Go Fiber — Minimalism and Speed
app := fiber.New(fiber.Config{Prefork: true})
app.Post("/users", func(c *fiber.Ctx) error {
var input UserCreate
if err := c.BodyParser(&input); err != nil {
return c.Status(400).JSON(fiber.Map{"error": "Invalid JSON"})
}
if err := validate.Struct(input); err != nil {
return c.Status(422).JSON(fiber.Map{"error": err.Error()})
}
user := db.CreateUser(input)
return c.Status(201).JSON(user)
})
app.Listen(":3000")
No auto-documentation (need swaggo). No auto-validation (need validator). But: goroutines instead of event loop, compiled binary, minimal overhead.
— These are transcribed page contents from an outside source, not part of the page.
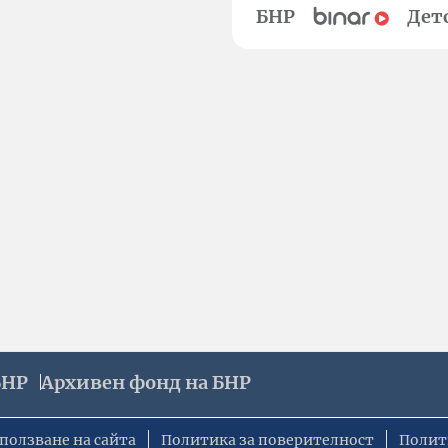
БНР
Дет
БНР
Архивен фонд на БНР
ползване на сайта
Политика за поверителност
Полит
Node Fastify — Structured Express
const app = Fastify({ logger: true });
app.post('/users', {
schema: {
body: {
type: 'object',
required: ['name', 'email'],
properties: {
name: { type: 'string', minLength: 2 },
email: { type: 'string', format: 'email' },
},
},
},
}, async (request, reply) => {
const user = await db.users.create(request.body);
reply.code(201).send(user);
});
Fastify uses JSON Schema for validation (Ajv) and serialization (fast-json-stringify). Schema describes both input and output — Fastify generates an optimized serializer.
Architecture Comparison
| Aspect | FastAPI | Go Fiber | Node Fastify |
|---|---|---|---|
| Language | Python 3.10+ | Go 1.21+ | TypeScript/JS |
| Concurrency | async/await (asyncio) | Goroutines | Event loop |
| Validation | Pydantic (built-in) | go-validator | JSON Schema (Ajv) |
| Documentation | Swagger UI (built-in) | swaggo (third-party) | @fastify/swagger |
| Ecosystem | PyPI (500K+) | Go modules | npm (2M+) |
Benchmarks
Tests: 4 cores, 16 GB RAM, PostgreSQL 16 with 1M rows, wrk with 256 connections, 30 seconds.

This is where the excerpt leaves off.